Nos contratos de hipoteca, quando o(a) devedor(a) ou garante for casado(a), deve também comparecer sua mulher (ou marido), por si (artigo 1647do novo Código Civil; e artigo 17, § 2º, do Decreto-lei 70 de 21/11/1966), ou por procurador com poderes especiais e expressos. Cabe observar, ainda, que “O instrumento particular deve conter designação do Estado, da cidade ou circunscrição civil em que for passado, a data, o nome do outorgante, a individuação de quem seja o outorgado e bem assim o objetivo da outorga, a natureza, a designação e extensão dos poderes conferidos” e que “O reconhecimento da firma no instrumento particular é condição essencial à sua validade, em relação a terceiros”. (Art. 654 do novo Código Civil).

Sobre a Obrigação Contratual “A proposta de contrato obriga o proponente, se o contrário não resultar dos termos dela, da natureza do negócio ou das circunstâncias do caso.” (Artigo 427 do novo Código Civil). “Nos contratos bilaterais nenhum dos contratantes, antes de cumprida sua obrigação, pode exigir o implemento da do outro” (Artigos 475, 476, 477 também do Novo Código Civil). Washington de Barros Monteiro é claro ao falar sobre a obrigação de fazer:

“Aquilo que as partes, de comum acordo, estipularam e aceitaram, deverá ser fielmente cumprido (pacta sunt servanda), sob pena de execução patrimonial contra o devedor inadimplente. A única derrogação a essa regra é a escusa por caso fortuito ou força maior (Novo Cód. Civil, art. 393). (Curso de Direito Civil, 5º vol., Direito das Obrigações, 2a. parte, Ed. Saraiva, 1989, pág. 09).

Nesse tipo de obrigação, cabe salientar o que dispõe a respeito o Art. 84 do CDC:

“Na ação que tenha por objeto o cumprimento da obrigação de fazer ou não fazer, o juiz concederá a tutela específica da obrigação ou determinará providências que assegurem o resultado prático equivalente ao do adimplemento.
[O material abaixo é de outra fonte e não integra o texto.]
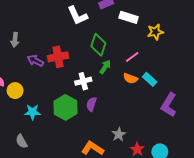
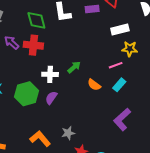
white rectangle: (129, 17) -> (120, 29), moved, turned -48
green diamond: (98, 45) -> (36, 20), moved, turned -50
pink line: (132, 57) -> (116, 65), moved
cyan rectangle: (150, 79) -> (119, 85), moved, turned 72

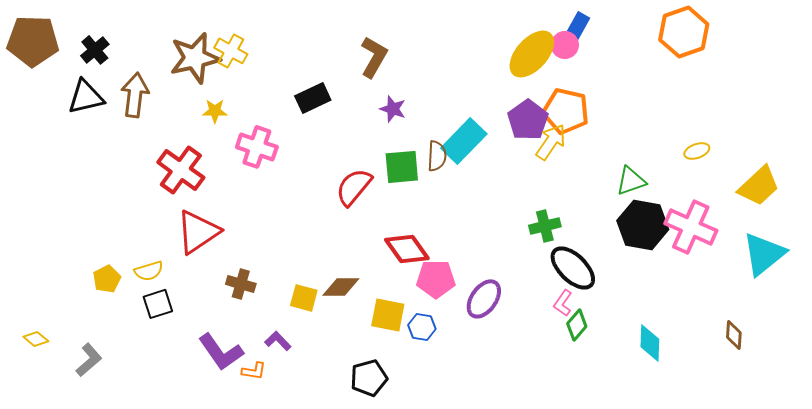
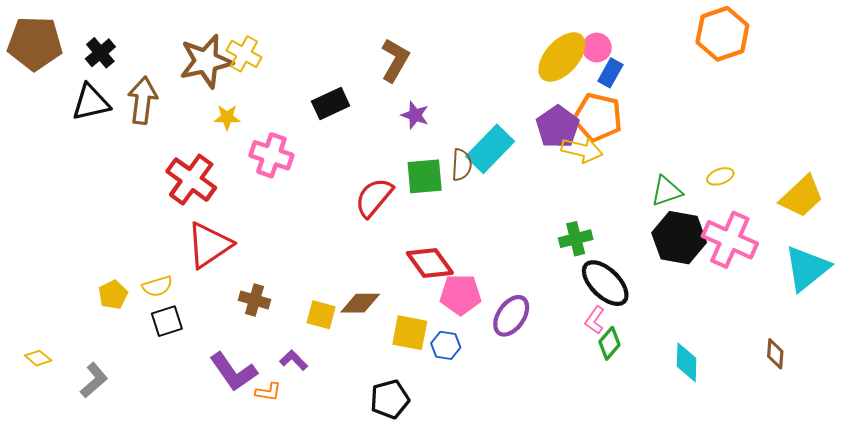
blue rectangle: (578, 26) -> (610, 73), moved
yellow arrow: (551, 142) -> (582, 150), turned 69
yellow ellipse: (697, 151) -> (720, 176), moved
§ 3º – Sendo relevante o fundamento da demanda e havendo justificado receio de ineficácia do provimento final, é lícito ao Juiz conceder a tutela liminarmente ou após justificação prévia, citado o réu.
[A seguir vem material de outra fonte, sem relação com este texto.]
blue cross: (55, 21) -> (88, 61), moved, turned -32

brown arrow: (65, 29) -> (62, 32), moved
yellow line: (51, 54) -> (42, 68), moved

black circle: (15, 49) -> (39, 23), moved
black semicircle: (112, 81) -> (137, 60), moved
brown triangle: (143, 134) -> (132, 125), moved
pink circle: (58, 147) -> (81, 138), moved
§ 4º – O Juiz poderá, na hipótese do § 3º ou na sentença, impor multa diária ao réu, independentemente de pedido do autor, se for suficiente ou compatível com a obrigação, fixando prazo razoável para o cumprimento do preceito.

3) Sobre Abusividade de Cláusulas contratuais no CDC, Código de Defesa do Consumidor, no dizer do seu Artigo 1º, estabelece que as normas de proteção e defesa do consumidor são de ordem pública e de interesse social. Já o Artigo 4º, ao traçar os princípios gerais de proteção ao consumidor, estabelece que “A Política Nacional de Relações de Consumo tem por objetivo o atendimento das necessidades dos consumidores, o respeito a sua dignidade, saúde e segurança, a proteção de seus interesses econômicos, a melhoria de sua qualidade de vida, bem como a transferência e harmonia das relações de consumo”.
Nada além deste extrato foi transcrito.